Como um vento de morte e de ruína,

A dúvida soprou sobre o Universo.

Fez-se noite de súbito, imerso

O Mundo em densa e álgida neblina. 

 

Nem astro já reluz, nem ave trina,

Nem flor sorri no seu aéreo berço.

Um veneno subtil, vago, disperso,

Empeçonhou a criação divina.

 

E, no meio da noite monstruosa,

Do silêncio glacial, que paira e estende

O seu sudário, donde a morte pende,

 

Só uma flor humilde, misteriosa,

Como um vago protesto da existência,

Desabrocha no fundo da Consciência.

II

Dorme entre os gelos, flor imaculada!

Luta, pedindo um último clarão

Aos sóis que ruem pela imensidão,

Arrastando uma auréola apagada...

 

Em vão!

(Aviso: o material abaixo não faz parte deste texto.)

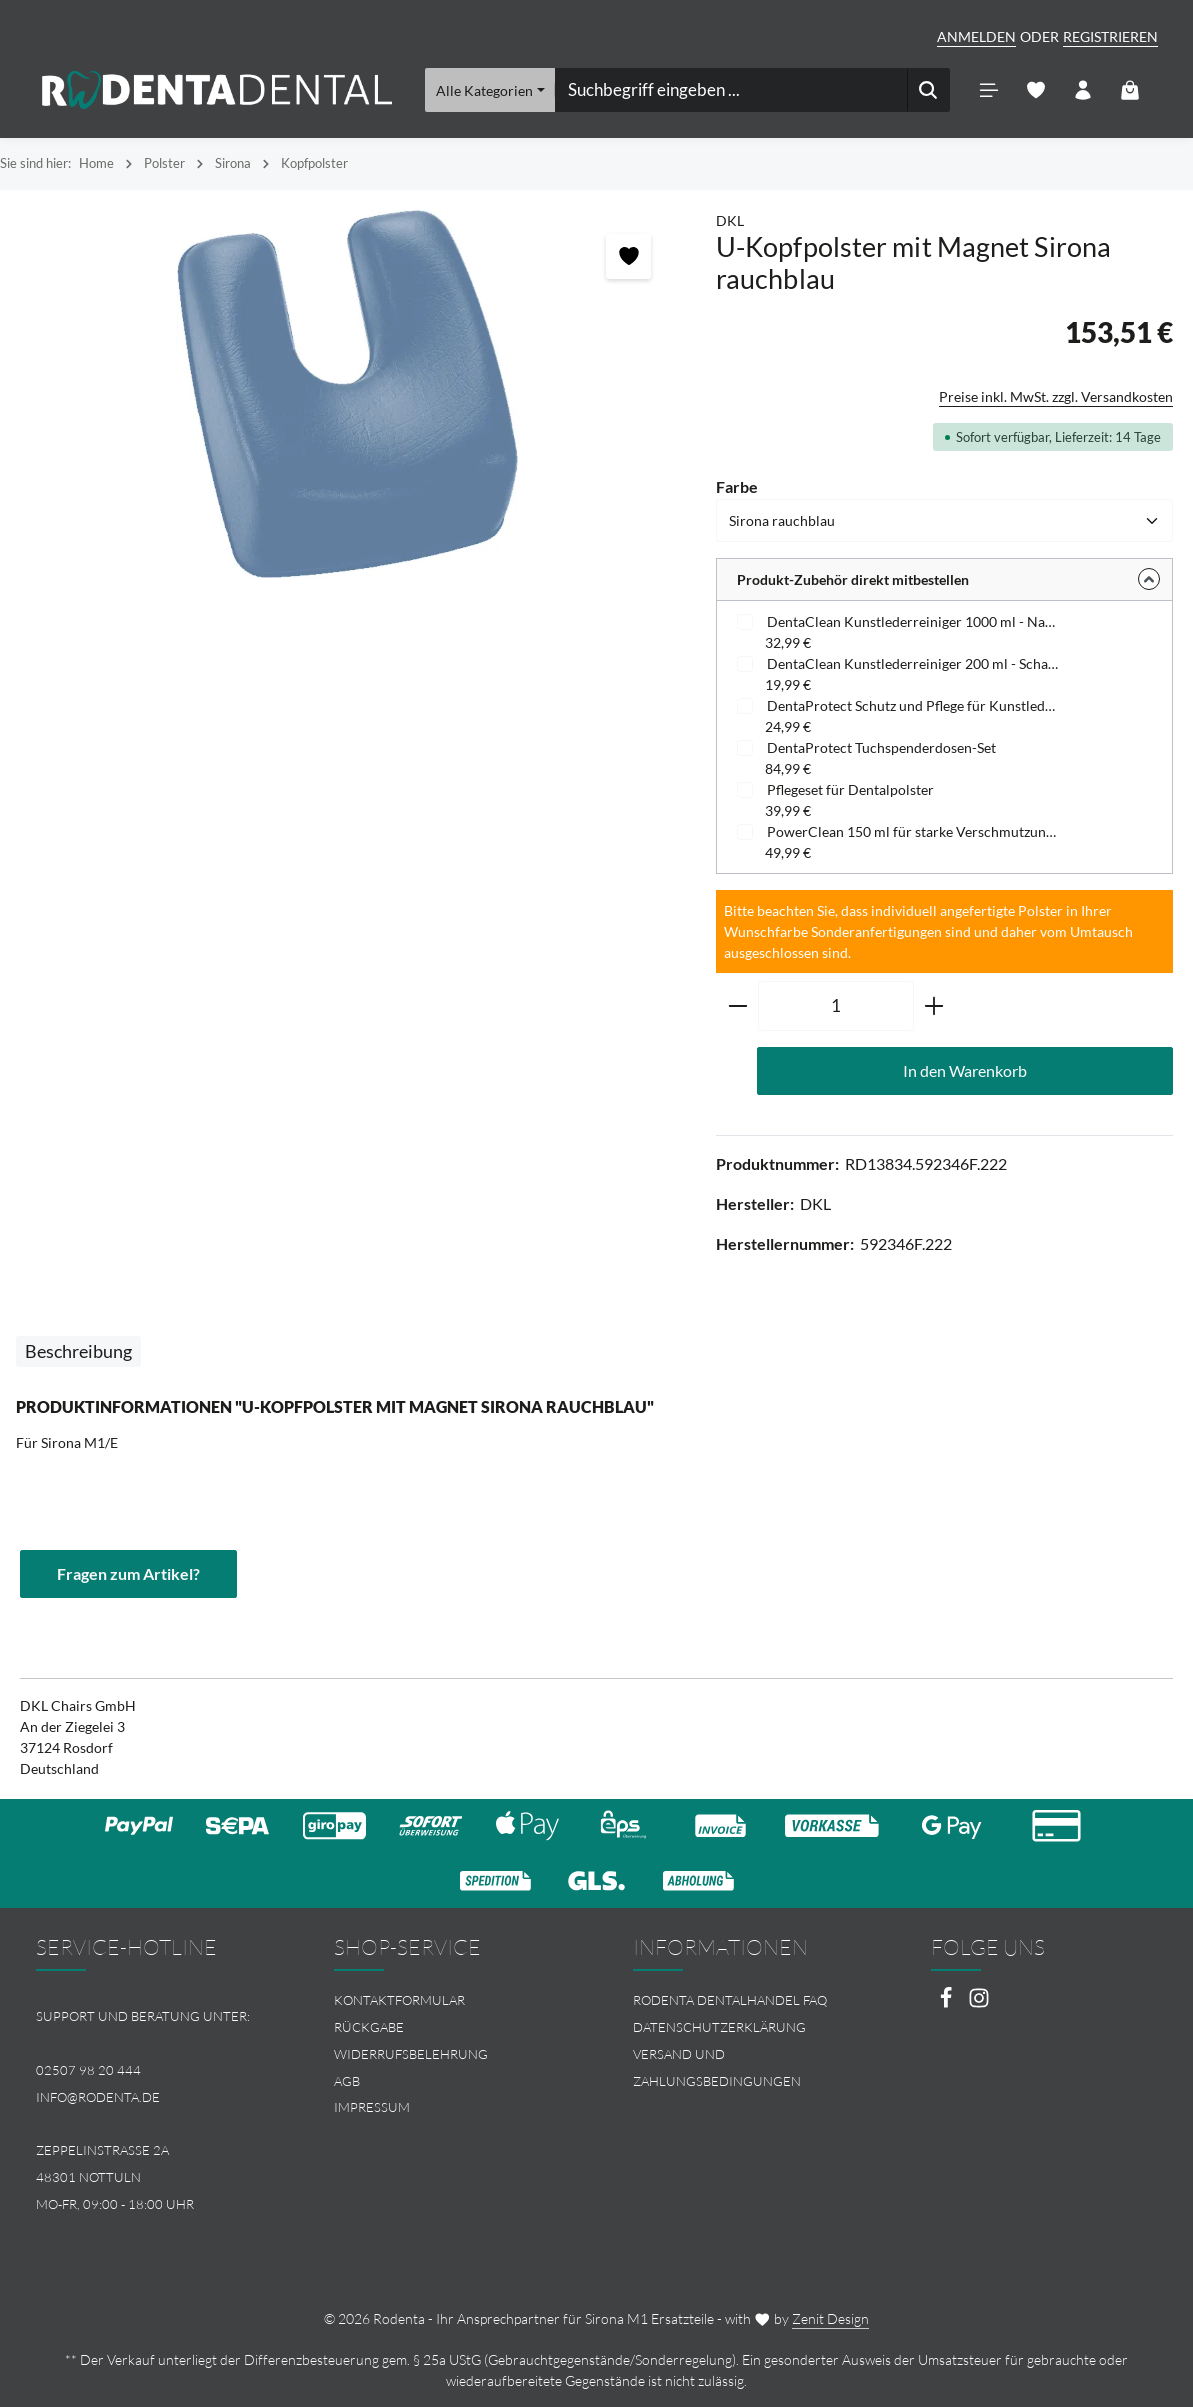  What do you see at coordinates (128, 1573) in the screenshot?
I see `Fragen zum Artikel?` at bounding box center [128, 1573].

Do abismo a boca escancarada

Chama por ti na gélida amplidão...

Sobe do poço eterno, em turbilhão,

A treva primitiva conglobada...

 

Tu morrerás também. Um ai supremo,

Na noite universal que envolve o Mundo,

Há-de ecoar, e teu perfume extremo

 

No vácuo eterno se esvairá disperso,

Como o alento final dum moribundo,

Como o último suspiro do Universo.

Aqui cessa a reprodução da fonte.